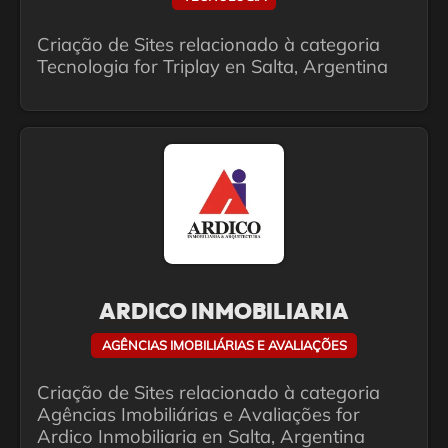
Criação de Sites relacionado à categoria
Tecnologia for Triplay en Salta, Argentina
ARDICO INMOBILIARIA
AGÊNCIAS IMOBILIÁRIAS E AVALIAÇÕES
Criação de Sites relacionado à categoria
Agências Imobiliárias e Avaliações for
Ardico Inmobiliaria en Salta, Argentina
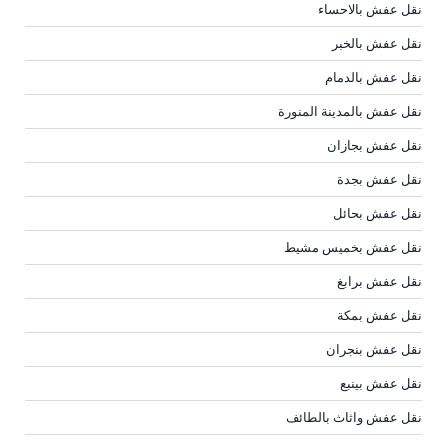
نقل عفش بالاحساء
نقل عفش بالخبر
نقل عفش بالدمام
نقل عفش بالمدينة المنورة
نقل عفش بجازان
نقل عفش بجدة
نقل عفش بحائل
نقل عفش بخميس مشيط
نقل عفش برابغ
نقل عفش بمكة
نقل عفش بنجران
نقل عفش بينبع
نقل عفش واثاث بالطائف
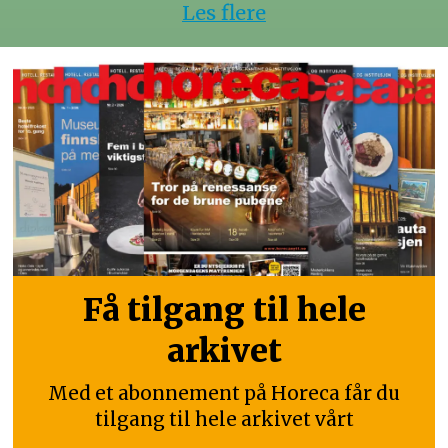
Les flere
Få tilgang til hele
arkivet
Med et abonnement på Horeca får du
tilgang til hele arkivet vårt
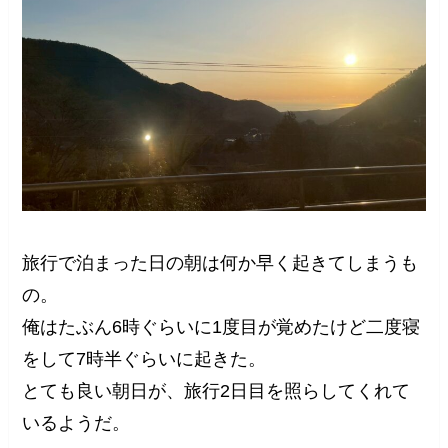
旅行で泊まった日の朝は何か早く起きてしまうも
の。
俺はたぶん6時ぐらいに1度目が覚めたけど二度寝
をして7時半ぐらいに起きた。
とても良い朝日が、旅行2日目を照らしてくれて
いるようだ。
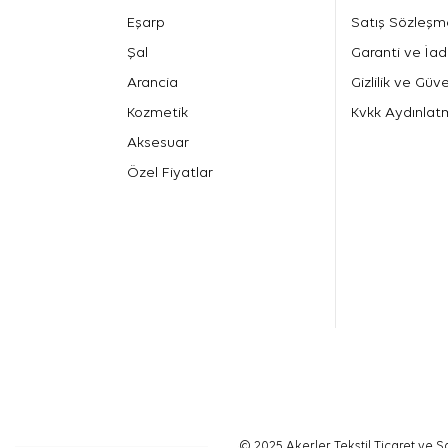
Eşarp
Satış Sözleşm
Şal
Garanti ve İad
Arancia
Gizlilik ve Güve
Kozmetik
Kvkk Aydınlat
Aksesuar
Özel Fiyatlar
© 2025 Akerler Tekstil Ticaret ve Sa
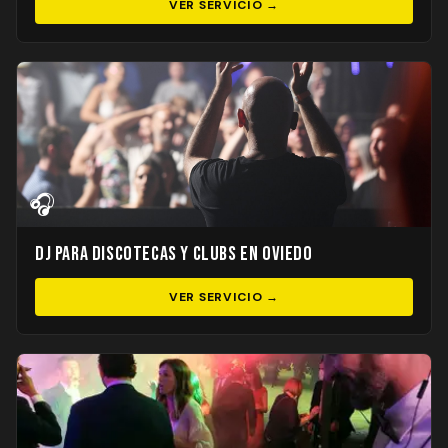
VER SERVICIO →
🎧
DJ para Discotecas y Clubs en Oviedo
VER SERVICIO →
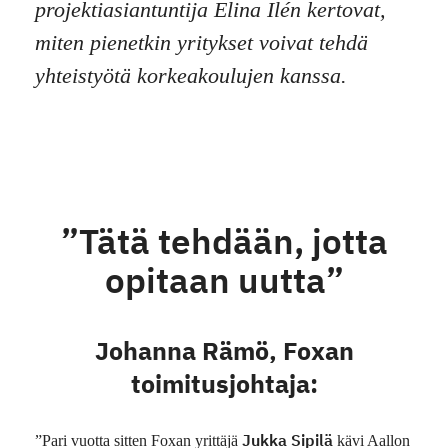
projektiasiantuntija Elina Ilén kertovat,
miten pienetkin yritykset voivat tehdä
yhteistyötä korkeakoulujen kanssa.
”Tätä tehdään, jotta
opitaan uutta
”
Johanna Rämö, Foxan
toimitusjohtaja:
Jukka Sipilä
”Pari vuotta sitten Foxan yrittäjä
kävi Aallon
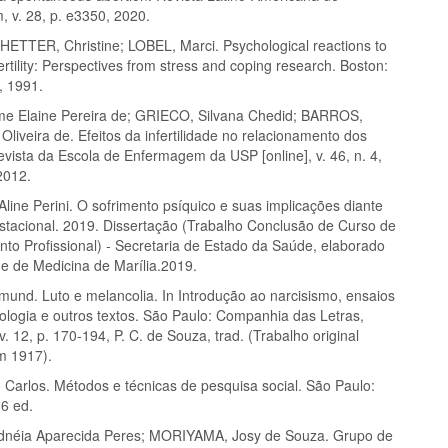
 v. 28, p. e3350, 2020.
TTER, Christine; LOBEL, Marci. Psychological reactions to
Infertility: Perspectives from stress and coping research. Boston:
, 1991.
me Elaine Pereira de; GRIECO, Silvana Chedid; BARROS,
Oliveira de. Efeitos da infertilidade no relacionamento dos
evista da Escola de Enfermagem da USP [online], v. 46, n. 4,
2012.
ine Perini. O sofrimento psíquico e suas implicações diante
stacional. 2019. Dissertação (Trabalho Conclusão de Curso de
to Profissional) - Secretaria de Estado da Saúde, elaborado
e de Medicina de Marília.2019.
und. Luto e melancolia. In Introdução ao narcisismo, ensaios
ologia e outros textos. São Paulo: Companhia das Letras,
v. 12, p. 170-194, P. C. de Souza, trad. (Trabalho original
m 1917).
 Carlos. Métodos e técnicas de pesquisa social. São Paulo:
 6 ed.
dnéia Aparecida Peres; MORIYAMA, Josy de Souza. Grupo de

· · ·

PROBLEM STATEMENT:
The answer is the full set of records printed exactly, less the pictures.

SOLUTION:
Criação de Sites relacionado à categoria
Tecnologia for Triplay en Salta, Argentina
ARDICO INMOBILIARIA
AGÊNCIAS IMOBILIÁRIAS E AVALIAÇÕES
Criação de Sites relacionado à categoria
Agências Imobiliárias e Avaliações for
Ardico Inmobiliaria en Salta, Argentina
نقل عفش بالاحساء
نقل عفش بالخبر
نقل عفش بالدمام
نقل عفش بالمدينة المنورة
نقل عفش بجازان
نقل عفش بجدة
نقل عفش بحائل
نقل عفش بخميس مشيط
نقل عفش برابغ
نقل عفش بمكة
نقل عفش بنجران
نقل عفش بينبع
نقل عفش واثاث بالطائف
Les flere
Få tilgang til hele
arkivet
Med et abonnement på Horeca får du
tilgang til hele arkivet vårt
旅行で泊まった日の朝は何か早く起きてしまうも
の。
俺はたぶん6時ぐらいに1度目が覚めたけど二度寝
をして7時半ぐらいに起きた。
とても良い朝日が、旅行2日目を照らしてくれて
いるようだ。
Eşarp
Satış Sözleşm
Şal
Garanti ve İad
Arancia
Gizlilik ve Güve
Kozmetik
Kvkk Aydınlat
Aksesuar
Özel Fiyatlar
© 2025 Akerler Tekstil Ticaret ve Sa
VER SERVICIO →
🎧
DJ para Discotecas y Clubs en Oviedo
VER SERVICIO →
projektiasiantuntija Elina Ilén kertovat,
miten pienetkin yritykset voivat tehdä
yhteistyötä korkeakoulujen kanssa.
”Tätä tehdään, jotta
opitaan uutta
”
Johanna Rämö, Foxan
toimitusjohtaja:
Jukka Sipilä
”Pari vuotta sitten Foxan yrittäjä
kävi Aallon
 v. 28, p. e3350, 2020.
TTER, Christine; LOBEL, Marci. Psychological reactions to
Infertility: Perspectives from stress and coping research. Boston:
, 1991.
me Elaine Pereira de; GRIECO, Silvana Chedid; BARROS,
Oliveira de. Efeitos da infertilidade no relacionamento dos
evista da Escola de Enfermagem da USP [online], v. 46, n. 4,
2012.
ine Perini. O sofrimento psíquico e suas implicações diante
stacional. 2019. Dissertação (Trabalho Conclusão de Curso de
to Profissional) - Secretaria de Estado da Saúde, elaborado
e de Medicina de Marília.2019.
und. Luto e melancolia. In Introdução ao narcisismo, ensaios
ologia e outros textos. São Paulo: Companhia das Letras,
v. 12, p. 170-194, P. C. de Souza, trad. (Trabalho original
m 1917).
 Carlos. Métodos e técnicas de pesquisa social. São Paulo:
 6 ed.
dnéia Aparecida Peres; MORIYAMA, Josy de Souza. Grupo de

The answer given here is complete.